> Exercise details: In how many lines of the material below does the string "choisir" appear? Answer with a single number.
□ □ □ □ □ □ □
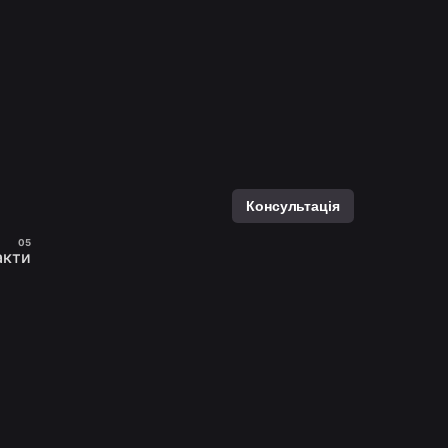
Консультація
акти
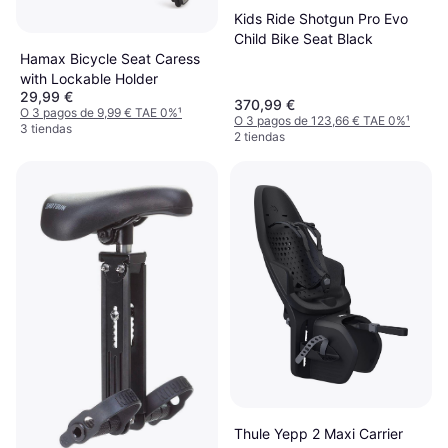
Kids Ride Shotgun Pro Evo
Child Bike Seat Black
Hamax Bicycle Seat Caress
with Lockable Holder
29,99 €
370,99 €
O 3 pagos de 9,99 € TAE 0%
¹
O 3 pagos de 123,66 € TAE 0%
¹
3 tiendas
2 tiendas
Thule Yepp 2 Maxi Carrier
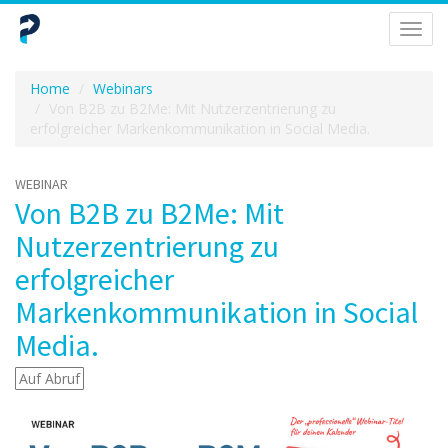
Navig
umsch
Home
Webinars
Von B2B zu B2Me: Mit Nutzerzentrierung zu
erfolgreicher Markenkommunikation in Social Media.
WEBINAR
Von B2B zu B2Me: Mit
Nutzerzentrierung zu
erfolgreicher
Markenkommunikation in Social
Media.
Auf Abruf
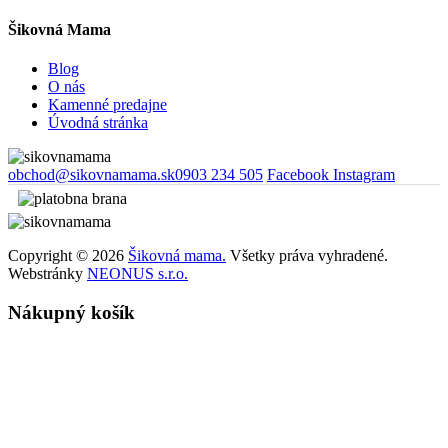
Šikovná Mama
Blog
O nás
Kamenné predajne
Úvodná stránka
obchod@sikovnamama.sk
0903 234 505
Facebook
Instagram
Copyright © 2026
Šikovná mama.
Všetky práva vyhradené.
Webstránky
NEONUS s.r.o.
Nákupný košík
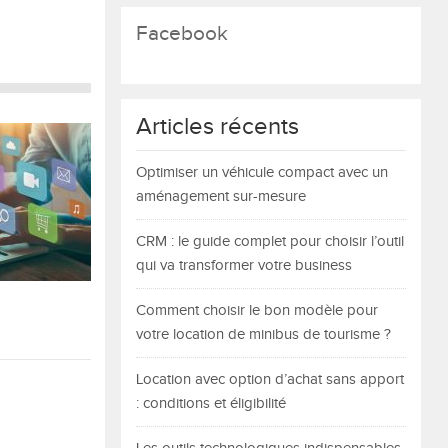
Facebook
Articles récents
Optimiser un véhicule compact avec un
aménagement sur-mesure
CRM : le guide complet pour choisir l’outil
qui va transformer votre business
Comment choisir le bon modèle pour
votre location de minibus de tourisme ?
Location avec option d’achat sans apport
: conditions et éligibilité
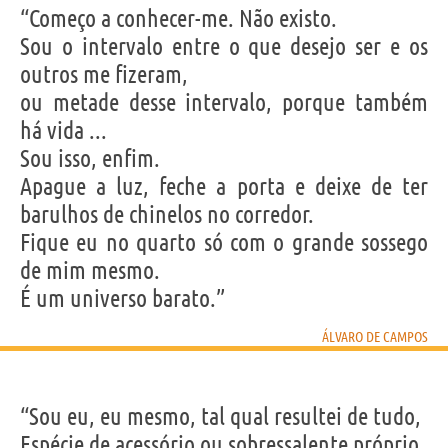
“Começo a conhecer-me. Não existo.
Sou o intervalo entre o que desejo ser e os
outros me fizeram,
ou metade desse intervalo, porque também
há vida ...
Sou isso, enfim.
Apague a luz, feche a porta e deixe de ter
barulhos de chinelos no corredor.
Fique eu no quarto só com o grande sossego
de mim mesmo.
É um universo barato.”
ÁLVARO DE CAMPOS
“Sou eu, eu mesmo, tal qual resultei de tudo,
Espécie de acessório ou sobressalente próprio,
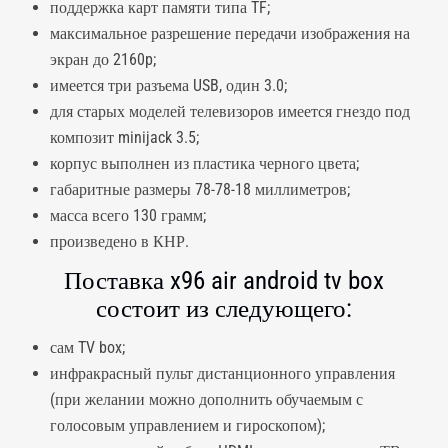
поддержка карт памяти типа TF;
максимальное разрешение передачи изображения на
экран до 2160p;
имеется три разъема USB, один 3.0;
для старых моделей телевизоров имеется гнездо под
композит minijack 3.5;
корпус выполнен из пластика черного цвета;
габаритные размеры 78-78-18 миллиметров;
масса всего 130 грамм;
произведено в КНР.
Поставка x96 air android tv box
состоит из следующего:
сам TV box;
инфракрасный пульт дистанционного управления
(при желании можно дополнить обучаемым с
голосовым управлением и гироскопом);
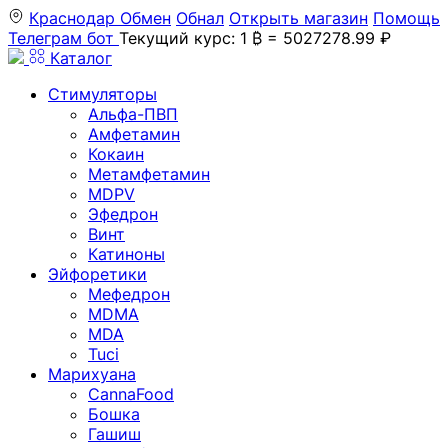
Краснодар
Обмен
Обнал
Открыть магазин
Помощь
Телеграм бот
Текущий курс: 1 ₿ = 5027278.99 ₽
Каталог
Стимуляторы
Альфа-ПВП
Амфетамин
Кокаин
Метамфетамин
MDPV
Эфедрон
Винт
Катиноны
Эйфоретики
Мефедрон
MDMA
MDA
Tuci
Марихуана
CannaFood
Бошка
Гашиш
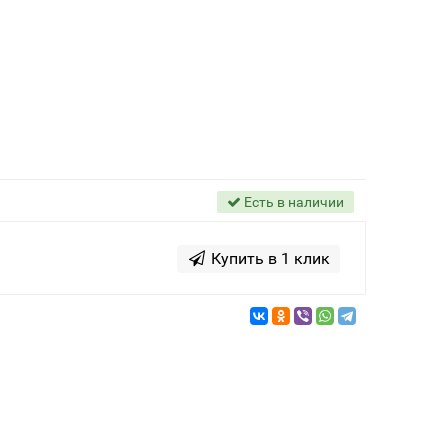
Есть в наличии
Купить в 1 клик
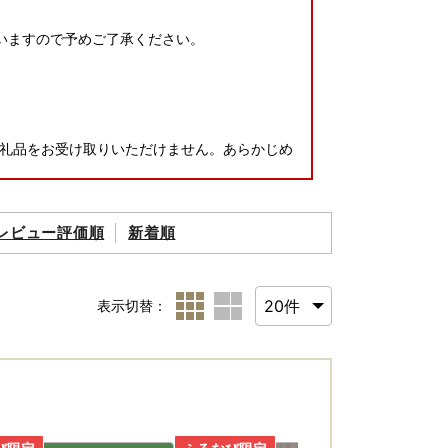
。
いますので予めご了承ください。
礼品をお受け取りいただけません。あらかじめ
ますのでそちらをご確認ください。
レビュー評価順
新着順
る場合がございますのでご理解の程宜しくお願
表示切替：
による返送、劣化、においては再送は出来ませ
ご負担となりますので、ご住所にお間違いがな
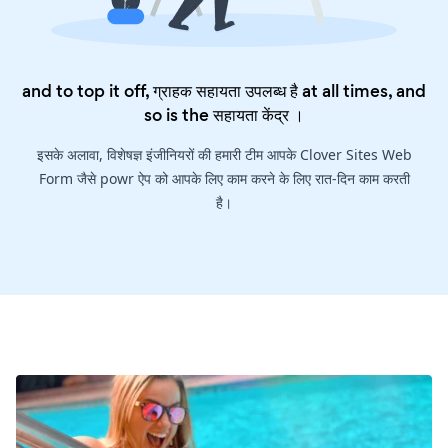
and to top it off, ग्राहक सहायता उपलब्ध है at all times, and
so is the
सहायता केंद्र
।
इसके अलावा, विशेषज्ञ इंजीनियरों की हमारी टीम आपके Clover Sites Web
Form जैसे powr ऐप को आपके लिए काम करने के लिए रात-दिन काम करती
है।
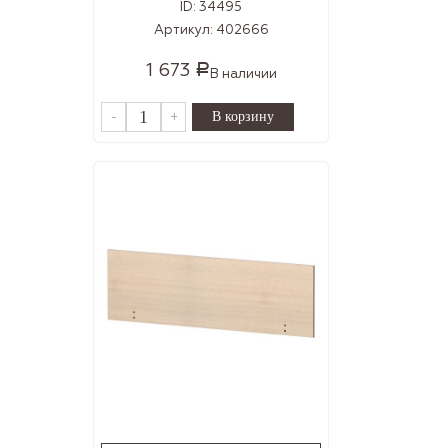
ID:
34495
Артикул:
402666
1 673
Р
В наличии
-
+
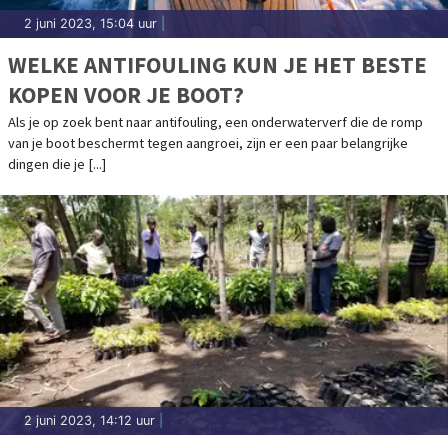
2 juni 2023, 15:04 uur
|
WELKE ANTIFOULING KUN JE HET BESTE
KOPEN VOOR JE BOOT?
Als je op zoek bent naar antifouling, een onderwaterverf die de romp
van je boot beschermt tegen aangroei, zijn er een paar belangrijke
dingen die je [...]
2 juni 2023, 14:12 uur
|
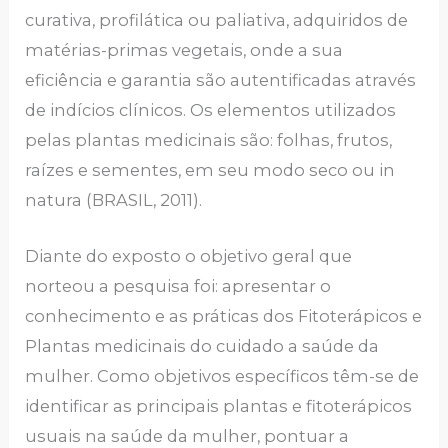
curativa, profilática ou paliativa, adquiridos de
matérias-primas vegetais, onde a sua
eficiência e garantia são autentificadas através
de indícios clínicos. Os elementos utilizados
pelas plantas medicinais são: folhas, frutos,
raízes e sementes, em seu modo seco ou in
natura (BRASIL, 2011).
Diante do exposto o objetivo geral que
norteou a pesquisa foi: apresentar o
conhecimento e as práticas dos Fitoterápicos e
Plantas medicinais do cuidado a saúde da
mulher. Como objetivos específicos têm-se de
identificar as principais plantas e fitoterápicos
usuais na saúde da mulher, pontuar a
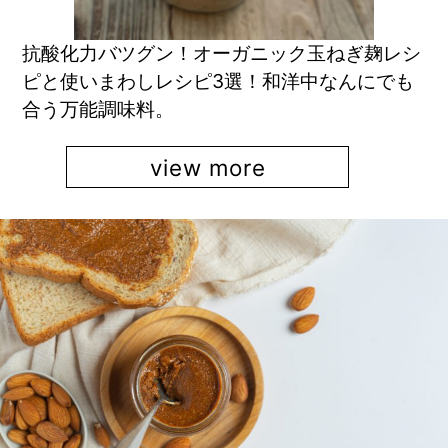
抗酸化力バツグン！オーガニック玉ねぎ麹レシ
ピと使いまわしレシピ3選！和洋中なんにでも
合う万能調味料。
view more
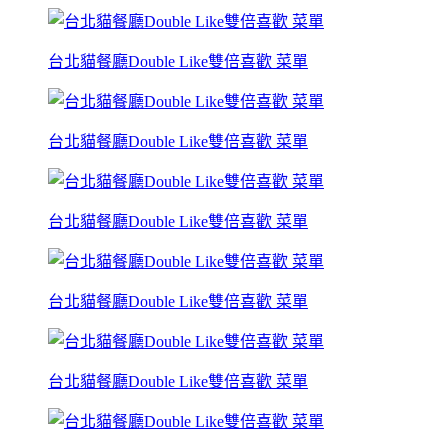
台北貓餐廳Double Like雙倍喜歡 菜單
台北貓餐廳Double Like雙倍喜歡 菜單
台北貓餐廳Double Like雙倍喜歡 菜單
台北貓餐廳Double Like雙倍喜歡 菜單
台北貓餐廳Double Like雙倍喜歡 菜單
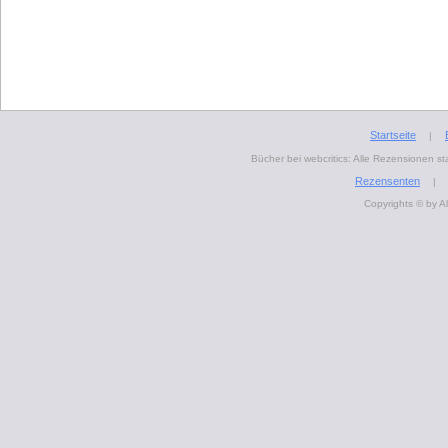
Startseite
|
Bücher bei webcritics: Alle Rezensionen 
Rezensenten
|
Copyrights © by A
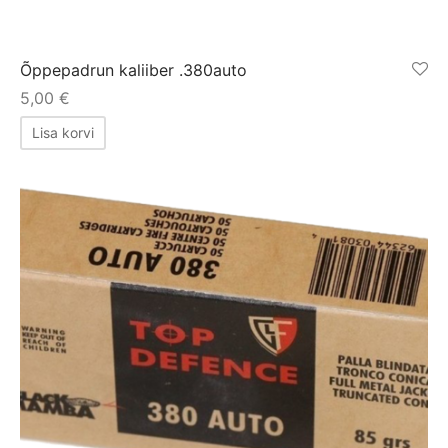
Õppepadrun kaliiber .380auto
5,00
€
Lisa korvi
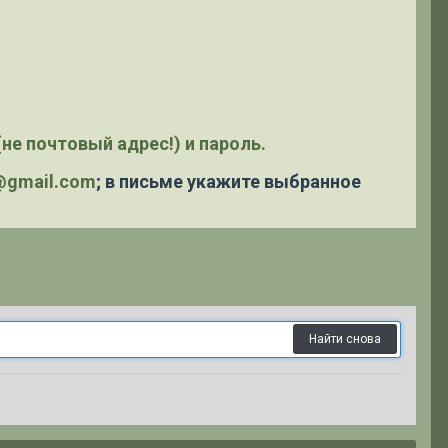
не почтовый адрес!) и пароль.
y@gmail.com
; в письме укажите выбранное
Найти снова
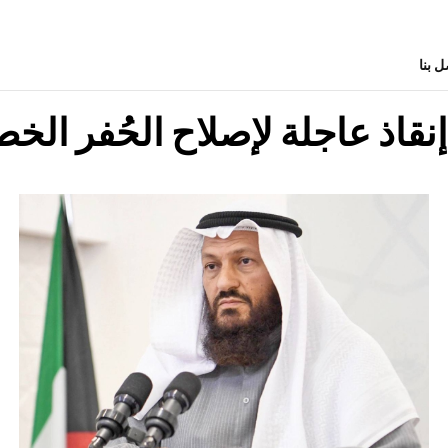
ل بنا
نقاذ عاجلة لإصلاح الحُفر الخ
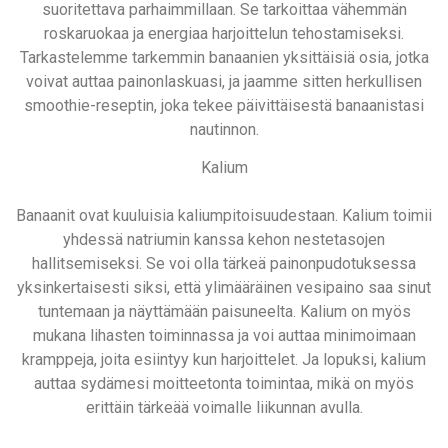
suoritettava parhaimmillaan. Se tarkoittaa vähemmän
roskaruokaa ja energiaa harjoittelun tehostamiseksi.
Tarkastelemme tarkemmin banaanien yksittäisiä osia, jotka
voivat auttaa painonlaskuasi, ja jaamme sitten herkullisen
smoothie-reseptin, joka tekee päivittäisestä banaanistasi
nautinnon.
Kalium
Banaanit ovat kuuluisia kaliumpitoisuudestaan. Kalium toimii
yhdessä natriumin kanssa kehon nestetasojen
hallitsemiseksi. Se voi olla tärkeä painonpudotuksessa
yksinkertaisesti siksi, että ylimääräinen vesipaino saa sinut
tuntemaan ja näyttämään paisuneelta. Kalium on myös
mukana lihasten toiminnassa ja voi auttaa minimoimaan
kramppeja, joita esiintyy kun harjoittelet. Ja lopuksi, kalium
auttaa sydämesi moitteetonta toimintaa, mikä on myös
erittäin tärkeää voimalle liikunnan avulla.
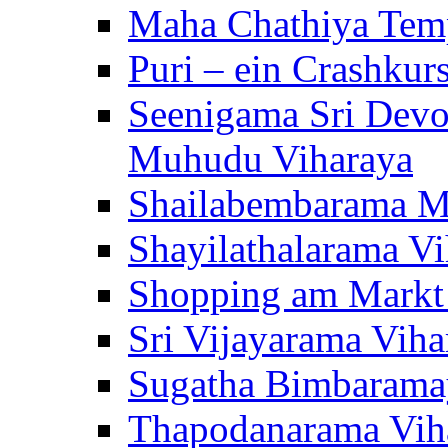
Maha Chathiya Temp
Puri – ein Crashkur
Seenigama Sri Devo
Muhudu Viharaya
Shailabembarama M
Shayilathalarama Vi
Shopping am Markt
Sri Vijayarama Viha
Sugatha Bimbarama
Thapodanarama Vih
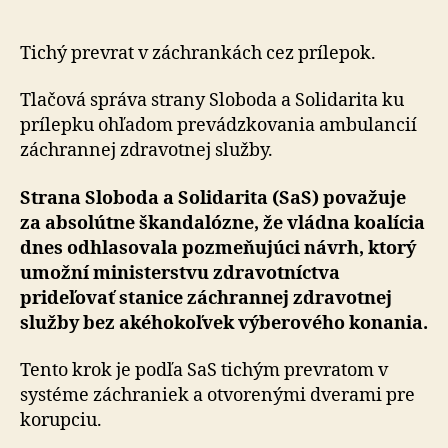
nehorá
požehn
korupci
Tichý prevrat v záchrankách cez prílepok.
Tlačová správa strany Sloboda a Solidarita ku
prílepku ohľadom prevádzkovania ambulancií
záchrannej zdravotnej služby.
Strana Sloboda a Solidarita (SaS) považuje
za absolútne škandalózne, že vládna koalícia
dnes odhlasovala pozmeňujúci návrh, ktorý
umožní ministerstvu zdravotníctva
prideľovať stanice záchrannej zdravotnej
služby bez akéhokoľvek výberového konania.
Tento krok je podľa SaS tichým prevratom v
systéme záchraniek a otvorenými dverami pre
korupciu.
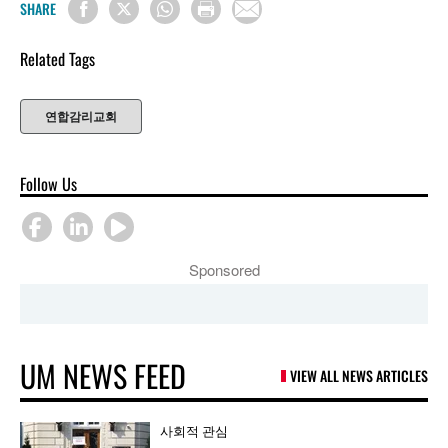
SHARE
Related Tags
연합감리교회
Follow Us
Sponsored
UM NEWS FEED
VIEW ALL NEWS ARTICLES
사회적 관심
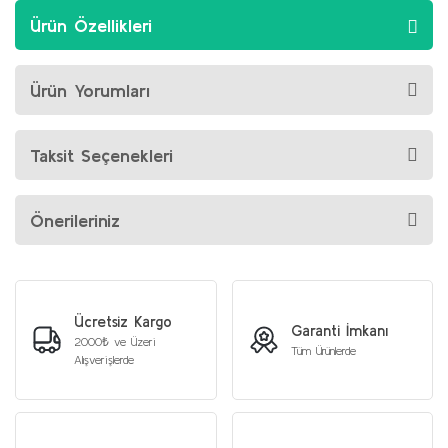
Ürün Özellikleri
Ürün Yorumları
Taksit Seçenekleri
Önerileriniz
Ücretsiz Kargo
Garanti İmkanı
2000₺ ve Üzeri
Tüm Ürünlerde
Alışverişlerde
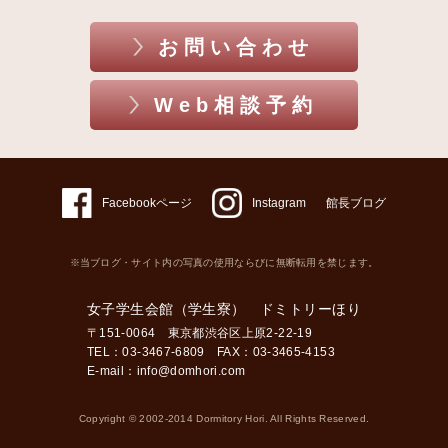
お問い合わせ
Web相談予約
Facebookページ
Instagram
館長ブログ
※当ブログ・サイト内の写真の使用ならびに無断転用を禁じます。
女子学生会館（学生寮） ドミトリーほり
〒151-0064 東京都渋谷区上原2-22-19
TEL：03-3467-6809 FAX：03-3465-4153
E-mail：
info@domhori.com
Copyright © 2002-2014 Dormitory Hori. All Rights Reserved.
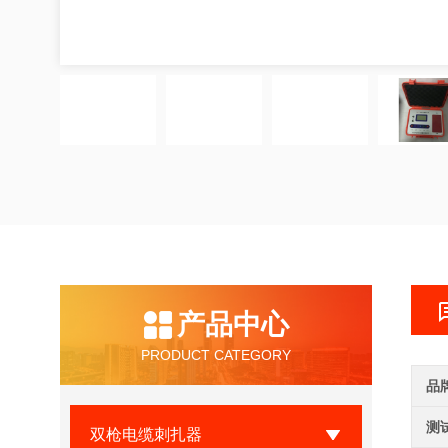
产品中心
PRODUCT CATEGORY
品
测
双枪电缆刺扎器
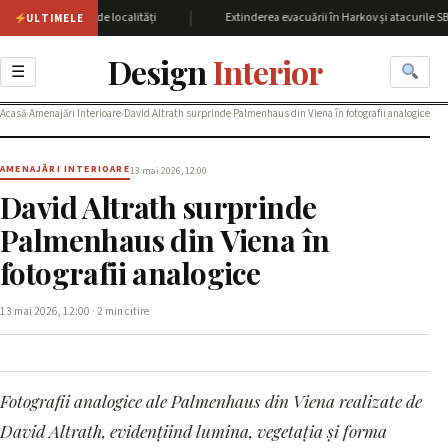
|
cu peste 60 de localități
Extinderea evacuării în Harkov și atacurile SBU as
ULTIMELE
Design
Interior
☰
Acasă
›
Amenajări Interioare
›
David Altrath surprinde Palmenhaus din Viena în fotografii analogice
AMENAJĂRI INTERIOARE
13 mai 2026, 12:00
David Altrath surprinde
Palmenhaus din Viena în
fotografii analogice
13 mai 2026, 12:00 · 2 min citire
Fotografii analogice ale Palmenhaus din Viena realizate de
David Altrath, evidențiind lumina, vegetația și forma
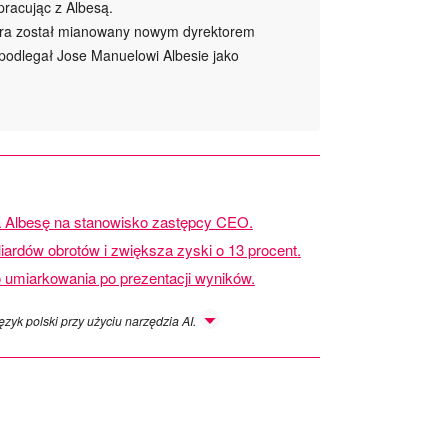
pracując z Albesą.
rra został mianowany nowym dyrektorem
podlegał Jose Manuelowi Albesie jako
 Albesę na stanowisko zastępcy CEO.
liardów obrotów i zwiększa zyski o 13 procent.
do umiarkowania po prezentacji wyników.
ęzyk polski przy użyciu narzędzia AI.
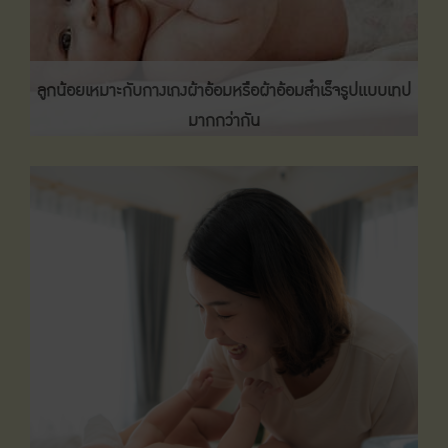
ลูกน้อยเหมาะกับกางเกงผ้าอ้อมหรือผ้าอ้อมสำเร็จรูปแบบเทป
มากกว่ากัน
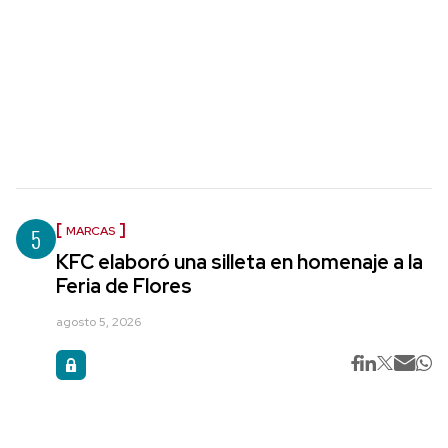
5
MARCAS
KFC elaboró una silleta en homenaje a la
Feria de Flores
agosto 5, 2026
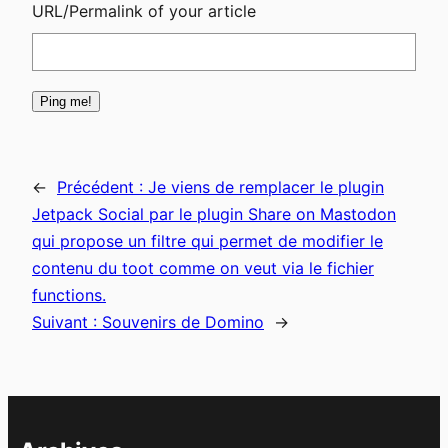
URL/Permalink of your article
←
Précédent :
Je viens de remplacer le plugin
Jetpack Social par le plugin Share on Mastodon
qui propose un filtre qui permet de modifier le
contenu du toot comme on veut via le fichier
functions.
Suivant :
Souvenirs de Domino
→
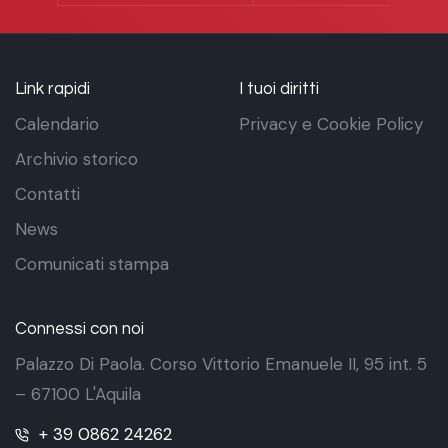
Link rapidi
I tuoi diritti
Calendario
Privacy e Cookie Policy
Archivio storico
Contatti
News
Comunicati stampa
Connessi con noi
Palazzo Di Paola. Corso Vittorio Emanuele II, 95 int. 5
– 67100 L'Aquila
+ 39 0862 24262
□ □ □ □ □ □ □
> Written answer: 2